## [ABOUT THIS TASK]
Where "close" occurs in a line of the entries below, copy that line.

Data items:
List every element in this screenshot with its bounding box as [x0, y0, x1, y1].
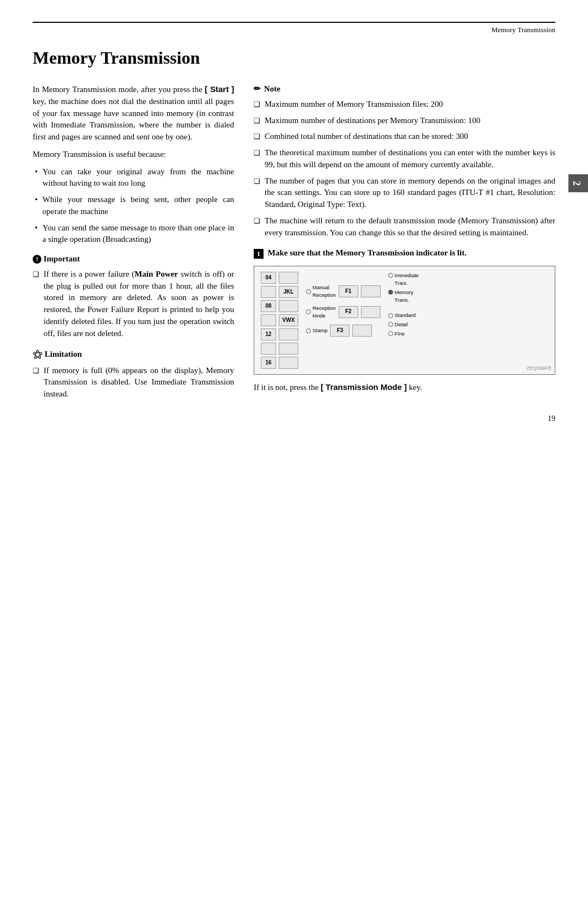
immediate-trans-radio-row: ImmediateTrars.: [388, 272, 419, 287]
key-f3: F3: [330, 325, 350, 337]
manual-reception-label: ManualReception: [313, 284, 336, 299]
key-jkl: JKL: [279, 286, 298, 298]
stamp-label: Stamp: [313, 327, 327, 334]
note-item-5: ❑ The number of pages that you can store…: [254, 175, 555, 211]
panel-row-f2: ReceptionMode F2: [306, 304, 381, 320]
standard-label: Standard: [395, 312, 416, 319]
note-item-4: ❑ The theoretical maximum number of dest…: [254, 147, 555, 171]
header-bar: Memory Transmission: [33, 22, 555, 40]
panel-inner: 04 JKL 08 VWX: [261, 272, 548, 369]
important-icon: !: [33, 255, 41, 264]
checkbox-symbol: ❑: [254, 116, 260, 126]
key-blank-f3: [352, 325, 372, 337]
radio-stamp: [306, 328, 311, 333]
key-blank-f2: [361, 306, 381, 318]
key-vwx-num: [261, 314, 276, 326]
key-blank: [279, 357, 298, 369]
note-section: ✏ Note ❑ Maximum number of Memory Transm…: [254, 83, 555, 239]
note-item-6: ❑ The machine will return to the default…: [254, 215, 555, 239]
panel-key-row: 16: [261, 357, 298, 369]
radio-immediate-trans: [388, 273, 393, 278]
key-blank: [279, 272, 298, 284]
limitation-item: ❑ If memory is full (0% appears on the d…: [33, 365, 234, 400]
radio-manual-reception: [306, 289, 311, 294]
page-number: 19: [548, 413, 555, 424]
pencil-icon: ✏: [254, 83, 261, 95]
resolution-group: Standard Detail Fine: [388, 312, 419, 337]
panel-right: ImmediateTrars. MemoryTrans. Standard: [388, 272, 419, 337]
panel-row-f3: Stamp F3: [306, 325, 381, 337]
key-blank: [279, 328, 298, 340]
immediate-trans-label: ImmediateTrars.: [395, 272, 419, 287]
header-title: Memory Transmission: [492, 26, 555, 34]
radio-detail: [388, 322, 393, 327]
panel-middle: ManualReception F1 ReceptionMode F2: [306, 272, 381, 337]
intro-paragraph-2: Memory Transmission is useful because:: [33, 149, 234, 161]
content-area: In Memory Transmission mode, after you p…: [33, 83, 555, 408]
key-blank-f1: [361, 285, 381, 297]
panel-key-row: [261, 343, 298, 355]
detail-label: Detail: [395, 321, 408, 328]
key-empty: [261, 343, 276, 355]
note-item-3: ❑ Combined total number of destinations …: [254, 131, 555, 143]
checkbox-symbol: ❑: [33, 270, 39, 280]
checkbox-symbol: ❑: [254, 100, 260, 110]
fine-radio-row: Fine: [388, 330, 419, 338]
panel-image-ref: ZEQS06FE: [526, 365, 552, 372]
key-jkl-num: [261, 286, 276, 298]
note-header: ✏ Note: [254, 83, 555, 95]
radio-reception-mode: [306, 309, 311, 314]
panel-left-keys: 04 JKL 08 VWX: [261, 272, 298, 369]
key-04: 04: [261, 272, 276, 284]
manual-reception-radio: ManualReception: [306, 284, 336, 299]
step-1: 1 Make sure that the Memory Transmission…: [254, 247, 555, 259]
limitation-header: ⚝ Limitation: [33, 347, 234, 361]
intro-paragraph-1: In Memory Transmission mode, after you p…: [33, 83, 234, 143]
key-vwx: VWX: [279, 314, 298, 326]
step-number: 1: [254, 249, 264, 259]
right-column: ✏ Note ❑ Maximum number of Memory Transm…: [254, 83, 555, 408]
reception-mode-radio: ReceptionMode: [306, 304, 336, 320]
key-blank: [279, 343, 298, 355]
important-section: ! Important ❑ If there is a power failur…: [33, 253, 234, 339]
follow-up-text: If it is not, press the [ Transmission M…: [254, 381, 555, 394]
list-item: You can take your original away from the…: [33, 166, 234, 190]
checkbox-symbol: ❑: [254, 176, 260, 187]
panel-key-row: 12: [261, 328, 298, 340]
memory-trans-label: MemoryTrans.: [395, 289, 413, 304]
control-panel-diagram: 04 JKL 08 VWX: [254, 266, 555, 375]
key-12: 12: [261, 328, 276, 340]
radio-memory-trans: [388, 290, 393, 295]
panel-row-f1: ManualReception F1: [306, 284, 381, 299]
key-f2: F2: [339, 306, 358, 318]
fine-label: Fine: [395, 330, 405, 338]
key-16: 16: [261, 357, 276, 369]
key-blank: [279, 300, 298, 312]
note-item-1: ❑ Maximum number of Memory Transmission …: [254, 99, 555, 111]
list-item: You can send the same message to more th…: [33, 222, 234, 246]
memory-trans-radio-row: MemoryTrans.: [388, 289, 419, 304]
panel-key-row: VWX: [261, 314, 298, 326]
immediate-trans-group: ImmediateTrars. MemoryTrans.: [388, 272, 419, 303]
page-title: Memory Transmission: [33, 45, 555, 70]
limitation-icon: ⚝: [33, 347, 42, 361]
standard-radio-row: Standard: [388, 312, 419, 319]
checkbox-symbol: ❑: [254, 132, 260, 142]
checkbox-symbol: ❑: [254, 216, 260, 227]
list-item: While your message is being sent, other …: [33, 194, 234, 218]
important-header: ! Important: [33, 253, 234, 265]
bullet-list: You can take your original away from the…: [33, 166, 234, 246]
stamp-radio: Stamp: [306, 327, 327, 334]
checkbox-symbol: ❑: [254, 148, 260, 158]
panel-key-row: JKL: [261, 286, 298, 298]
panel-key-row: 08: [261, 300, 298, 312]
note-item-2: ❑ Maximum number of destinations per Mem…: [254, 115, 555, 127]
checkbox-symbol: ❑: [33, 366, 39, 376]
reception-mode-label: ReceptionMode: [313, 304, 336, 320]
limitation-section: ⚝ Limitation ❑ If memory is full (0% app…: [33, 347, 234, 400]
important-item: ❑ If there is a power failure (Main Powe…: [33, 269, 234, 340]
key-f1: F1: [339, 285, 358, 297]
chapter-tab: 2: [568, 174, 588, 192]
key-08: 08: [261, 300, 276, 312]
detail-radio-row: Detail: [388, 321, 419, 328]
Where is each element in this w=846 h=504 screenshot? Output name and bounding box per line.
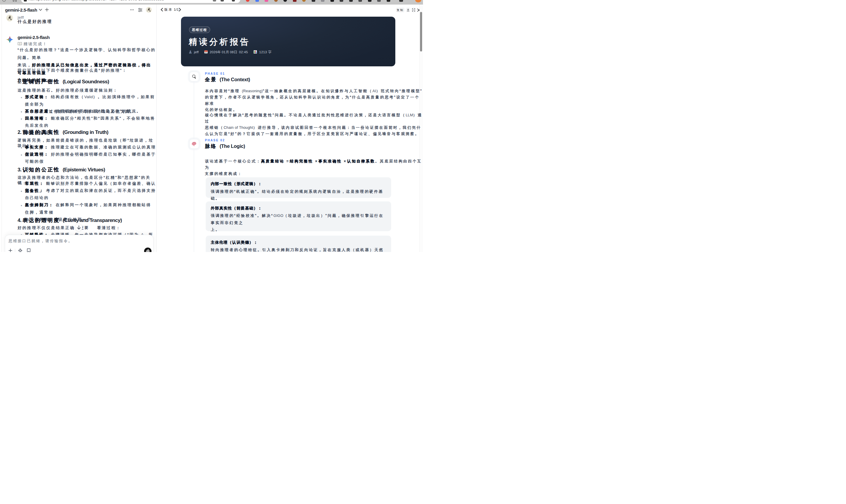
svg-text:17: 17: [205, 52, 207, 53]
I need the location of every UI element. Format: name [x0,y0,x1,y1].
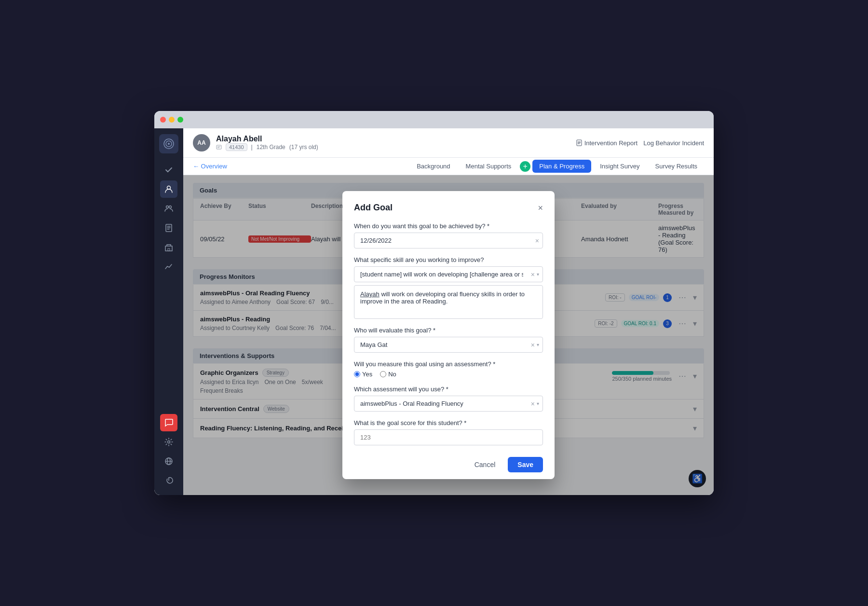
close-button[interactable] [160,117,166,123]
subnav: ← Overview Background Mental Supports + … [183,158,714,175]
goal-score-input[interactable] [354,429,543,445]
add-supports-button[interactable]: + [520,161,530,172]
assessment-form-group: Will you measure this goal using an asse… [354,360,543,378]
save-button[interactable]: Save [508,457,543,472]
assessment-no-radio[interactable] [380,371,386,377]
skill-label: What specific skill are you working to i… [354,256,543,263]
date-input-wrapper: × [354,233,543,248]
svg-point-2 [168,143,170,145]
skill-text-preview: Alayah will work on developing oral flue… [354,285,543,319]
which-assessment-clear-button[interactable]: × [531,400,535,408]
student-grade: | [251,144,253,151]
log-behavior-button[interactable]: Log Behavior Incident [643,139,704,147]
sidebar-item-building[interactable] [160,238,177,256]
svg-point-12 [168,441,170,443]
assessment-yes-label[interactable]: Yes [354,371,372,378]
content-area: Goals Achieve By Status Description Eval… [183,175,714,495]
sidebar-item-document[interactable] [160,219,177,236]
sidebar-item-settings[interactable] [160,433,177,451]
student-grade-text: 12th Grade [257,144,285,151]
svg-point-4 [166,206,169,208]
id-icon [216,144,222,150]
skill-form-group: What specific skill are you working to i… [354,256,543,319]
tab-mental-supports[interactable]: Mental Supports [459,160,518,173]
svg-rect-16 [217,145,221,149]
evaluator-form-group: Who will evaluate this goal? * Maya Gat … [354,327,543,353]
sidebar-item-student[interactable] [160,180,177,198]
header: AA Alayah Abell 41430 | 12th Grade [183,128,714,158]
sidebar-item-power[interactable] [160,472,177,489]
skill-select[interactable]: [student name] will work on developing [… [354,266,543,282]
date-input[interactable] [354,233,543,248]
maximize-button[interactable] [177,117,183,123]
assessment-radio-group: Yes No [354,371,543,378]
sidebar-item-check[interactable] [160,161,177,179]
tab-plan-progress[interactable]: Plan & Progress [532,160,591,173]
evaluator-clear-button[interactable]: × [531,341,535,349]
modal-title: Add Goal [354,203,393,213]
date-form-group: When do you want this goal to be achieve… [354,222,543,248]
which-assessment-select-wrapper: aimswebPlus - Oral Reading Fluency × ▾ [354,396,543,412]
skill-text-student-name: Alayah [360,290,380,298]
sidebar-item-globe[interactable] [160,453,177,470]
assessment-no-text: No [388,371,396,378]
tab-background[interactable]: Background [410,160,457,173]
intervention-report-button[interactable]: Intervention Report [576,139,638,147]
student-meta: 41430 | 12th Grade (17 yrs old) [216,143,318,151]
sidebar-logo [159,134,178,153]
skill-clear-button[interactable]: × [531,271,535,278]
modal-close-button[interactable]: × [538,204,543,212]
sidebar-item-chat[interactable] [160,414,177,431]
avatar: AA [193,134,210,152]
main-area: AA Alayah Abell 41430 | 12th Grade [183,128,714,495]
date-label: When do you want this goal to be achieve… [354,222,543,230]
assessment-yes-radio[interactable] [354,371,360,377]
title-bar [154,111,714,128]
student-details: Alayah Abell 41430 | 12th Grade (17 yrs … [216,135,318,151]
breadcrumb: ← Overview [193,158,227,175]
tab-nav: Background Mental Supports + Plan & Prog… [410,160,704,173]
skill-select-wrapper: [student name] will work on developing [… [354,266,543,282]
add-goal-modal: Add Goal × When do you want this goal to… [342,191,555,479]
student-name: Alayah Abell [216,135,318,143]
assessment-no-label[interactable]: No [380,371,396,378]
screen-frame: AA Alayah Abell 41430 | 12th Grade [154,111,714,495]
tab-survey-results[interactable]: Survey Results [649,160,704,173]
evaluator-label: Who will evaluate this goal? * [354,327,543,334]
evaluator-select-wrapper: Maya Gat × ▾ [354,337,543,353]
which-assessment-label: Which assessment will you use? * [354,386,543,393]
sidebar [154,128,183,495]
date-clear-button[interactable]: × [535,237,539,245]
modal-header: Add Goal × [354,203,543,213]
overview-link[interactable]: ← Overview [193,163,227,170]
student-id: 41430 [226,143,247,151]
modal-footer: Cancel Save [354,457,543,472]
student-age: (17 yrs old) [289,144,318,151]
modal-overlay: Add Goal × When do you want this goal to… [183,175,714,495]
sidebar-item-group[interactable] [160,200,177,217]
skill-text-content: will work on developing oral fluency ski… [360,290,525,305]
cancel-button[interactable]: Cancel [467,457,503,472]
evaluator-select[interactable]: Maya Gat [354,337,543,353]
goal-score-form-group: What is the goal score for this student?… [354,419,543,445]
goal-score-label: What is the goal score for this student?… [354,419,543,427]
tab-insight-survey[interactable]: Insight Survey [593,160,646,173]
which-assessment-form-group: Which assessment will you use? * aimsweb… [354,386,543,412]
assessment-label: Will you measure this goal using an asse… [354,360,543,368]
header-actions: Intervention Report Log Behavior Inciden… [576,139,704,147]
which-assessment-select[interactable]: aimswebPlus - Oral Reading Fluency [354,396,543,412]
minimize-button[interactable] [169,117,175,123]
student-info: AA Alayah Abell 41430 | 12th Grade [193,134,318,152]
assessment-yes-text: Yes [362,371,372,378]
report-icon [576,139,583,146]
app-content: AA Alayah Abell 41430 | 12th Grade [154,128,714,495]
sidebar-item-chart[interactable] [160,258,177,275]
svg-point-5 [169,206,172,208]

## [OUTPUT FOR THIS EXERCISE]
close-button[interactable] [160,117,166,123]
modal-close-button[interactable]: × [538,204,543,212]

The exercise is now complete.